WORK on a £7.5m state-of-the-art centre for building skills students has been delayed due to unusual sitting tenants.Great Yarmouth College principal Robin Parkinson was told his visionary plans would have to be fundamentally redrawn to protect the home of a family of water voles.

WORK on a £7.5m state-of-the-art centre for building skills students has been delayed due to unusual sitting tenants.

Great Yarmouth College principal Robin Parkinson was told his visionary plans would have to be fundamentally redrawn to protect the home of a family of water voles.

And it became worse - and even more costly - when he was told there was also a colony of common lizards on the wasteland site, and, by law, they would all have to be moved to a new home before builders could start work.

Revision of the plans, which involved buying an extra 10m of land, and the employment of ecologists to catch the lizards has cost £50,000 and delayed work on the Learning and Skills Council funded scheme by several weeks.

The discovery that the former pipes storage yard in Suffolk Road was an unlikely wildlife haven was made during a college-commissioned survey undertaken by environmental consultants Scott-Wilson in August.

Senior ecologist Mike Padfield said they found telltale signs of the presence of at least one water vole family in droppings and chewed vegetation.
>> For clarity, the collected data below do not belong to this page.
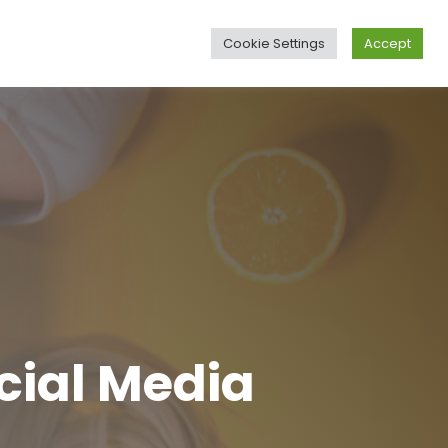
Cookie Settings
Accept
Business
Blog
Contact
Languages
cial Media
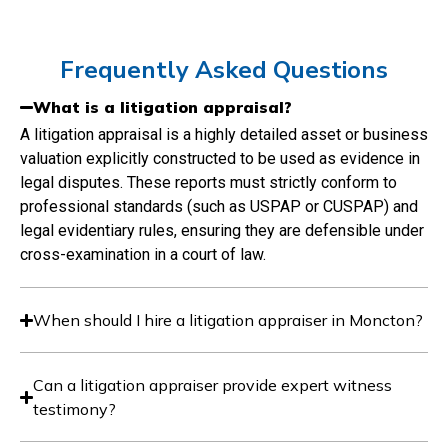
Frequently Asked Questions
What is a litigation appraisal?
A litigation appraisal is a highly detailed asset or business
valuation explicitly constructed to be used as evidence in
legal disputes. These reports must strictly conform to
professional standards (such as USPAP or CUSPAP) and
legal evidentiary rules, ensuring they are defensible under
cross-examination in a court of law.
When should I hire a litigation appraiser in Moncton?
Can a litigation appraiser provide expert witness
testimony?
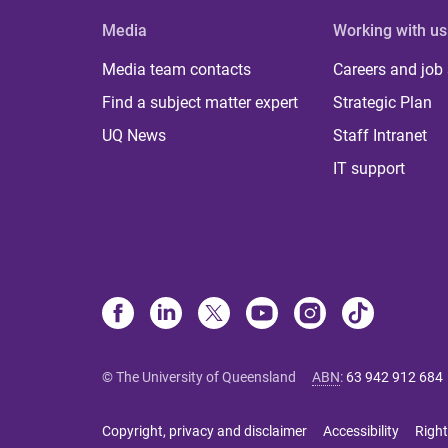
Media
Working with us
Media team contacts
Careers and job
Find a subject matter expert
Strategic Plan
UQ News
Staff Intranet
IT support
© The University of Queensland
ABN
:
63 942 912 684
Copyright, privacy and disclaimer
Accessibility
Right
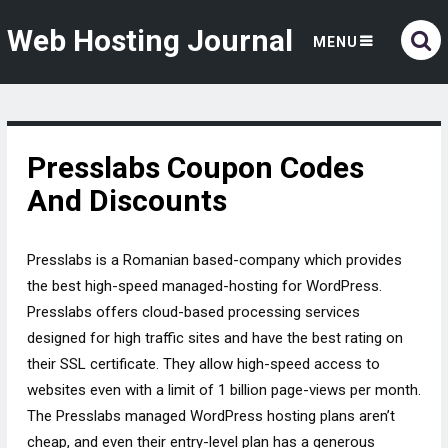
Web Hosting Journal
MENU
Presslabs Coupon Codes
And Discounts
Presslabs is a Romanian based-company which provides
the best high-speed managed-hosting for WordPress.
Presslabs offers cloud-based processing services
designed for high traffic sites and have the best rating on
their SSL certificate. They allow high-speed access to
websites even with a limit of 1 billion page-views per month.
The Presslabs managed WordPress hosting plans aren’t
cheap, and even their entry-level plan has a generous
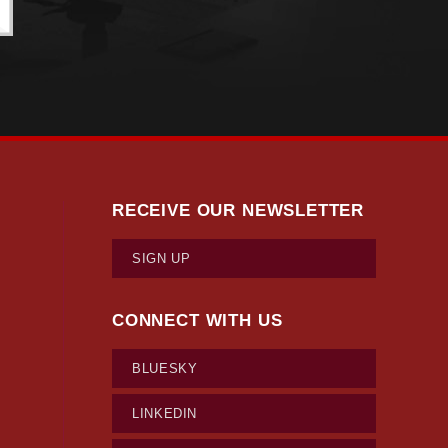
RECEIVE OUR NEWSLETTER
SIGN UP
CONNECT WITH US
BLUESKY
LINKEDIN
Bad news for the college was their habitat included a ditch that was to have been filled in under the original plans for the three-storey centre.

Mr Padfield explained: “The law changed this year and water voles and their burrows are now protected and cannot be destroyed by any new development.”

Fresh plans, which had to be agreed with the official government body Natural England, entailed shifting the development 10m to safeguard the ditch.

Mr Parkinson said they were now turning the setback into a “positive advantage” by creating a green corridor around the ditch and incorporating a viewing platform in the new centre for the benefit of students and pupils from Edward Worlledge Middle School.

A neighbouring pond, also used by the water voles, would be extended as part of the revised scheme.

He said it fitted the vision of the new centre as the home for teaching energy efficient and eco-friendly building techniques as well as traditional crafts as the college moved towards being an eco-college.

This week, Mr Padfield, was leading the effort to clear the last reptiles from the site.

He said: “So far we have caught 70 and have taken them to a Suffolk Wildlife Trust-administered site at Geldeston churchyard where we have created a new habitat for them. We will be monitoring the site next year to see how successful it has been.”

To catch the lizards, Mr Padfield has been laying down sheets of roofing felt on which they come out to bask in the sun.

The college's property development co-ordinator Robin Day said: “The builders will now be starting work in early November, nearly two months late. But it would have been worse if the lizards had not been caught before their hibernation period. Then we would have been looking at next spring.”

He said there was also good news in that the £50,000 extra cost would be mitigated by the financial saving on not having to dig a new culvert to replace the ditch that was to have been filled in.